I come from a large Dominican family and have an extended Ecuadorian family through my husband who has been a part of my life for nineteen years. My parents were born in the Dominican Republic and migrated to the United States in the late sixties/early seventies. I grew up in Northern New Jersey and have always flowed between Spanish and English depending on the environment. At Rutgers College, Spanish was one of my majors. I spent a summer studying in Puerto Rico and have traveled often to Latin America including extended stays in Nicaragua, the Dominican Republic, and Ecuador.

For more information about Adriana, please visit http://adrianarambay.com/yoga/.

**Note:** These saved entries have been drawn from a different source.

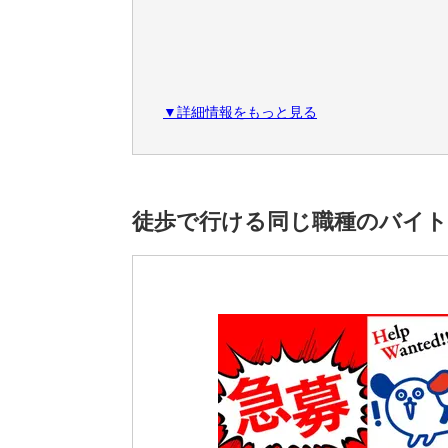
▼詳細情報をもっと見る
徒歩で行ける同じ職種のバイ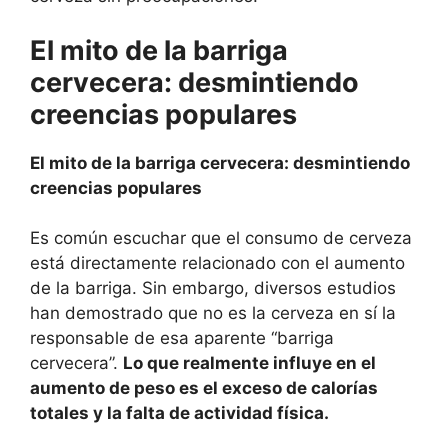
El mito de la barriga
cervecera: desmintiendo
creencias populares
El mito de la barriga cervecera: desmintiendo
creencias populares
Es común escuchar que el consumo de cerveza
está directamente relacionado con el aumento
de la barriga. Sin embargo, diversos estudios
han demostrado que no es la cerveza en sí la
responsable de esa aparente “barriga
cervecera”.
Lo que realmente influye en el
aumento de peso es el exceso de calorías
totales y la falta de actividad física.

2 thoughts on ““Yoga Blend” Brings Yoga to Jersey City’s Latino Community

  1. Pingback: Making yoga more accessible to Latinos in Jersey City | Adriana Rambay Fernández

  2. FloydArmando

    Reblogged this on ¡Yogay! and commented:
    The opportunity has not presented itself but I hope some day soon I get to practice leading a class in my native Spanish. The relatives that live closest to me are a seven hour drive away and the rest are in Puerto Rico. My friends know that my family is large and very close and we always look for a reason to get together which we manage to do once or twice a year. Those days together are precious to us and accordingly, we try to squeeze in as much as we possibly can. This does not however, leave much room for stillness and mindful breathing.
    As confident I may be in my bilingual skills, when speaking in English I never loose the awareness of the fact that it is not my native tongue. This awareness permeates every part of my being influencing not only the sound of my voice, but the way I carry my entire body as I speak. It manifests itself as low grade tension that is always present and that I constantly try to defuse.
    As a new yoga teacher I am still finding my voice, my rhythms and my cadences. Getting more comfortable and relaxed as I gain experience, seeing as aspects of my personality begin to seep in my patterns of speech when I am leading a class. Still, I am curious to experience how it would differ if that low level tension was not running on the background.
    Something tells me that the opportunity is now gestating somewhere out there, waiting for the perfect time to ripen and show itself. In the meantime, my work is to continue my practice because I will be ready for it when the time comes. ¡Sí Señor!